Set down the data below without change, skipping the pictures it holds.
####################
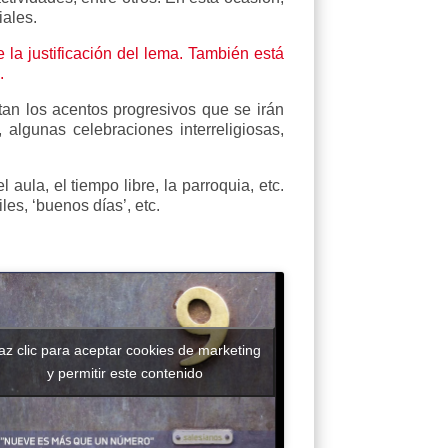
iales.
 la justificación del lema. También está
.
tan los acentos progresivos que se irán
 algunas celebraciones interreligiosas,
la, el tiempo libre, la parroquia, etc.
es, ‘buenos días’, etc.
az clic para aceptar cookies de marketing
y permitir este contenido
####################
WRITTEN SOLUTION =
iales.
 la justificación del lema. También está
.
tan los acentos progresivos que se irán
 algunas celebraciones interreligiosas,
la, el tiempo libre, la parroquia, etc.
es, ‘buenos días’, etc.
az clic para aceptar cookies de marketing
y permitir este contenido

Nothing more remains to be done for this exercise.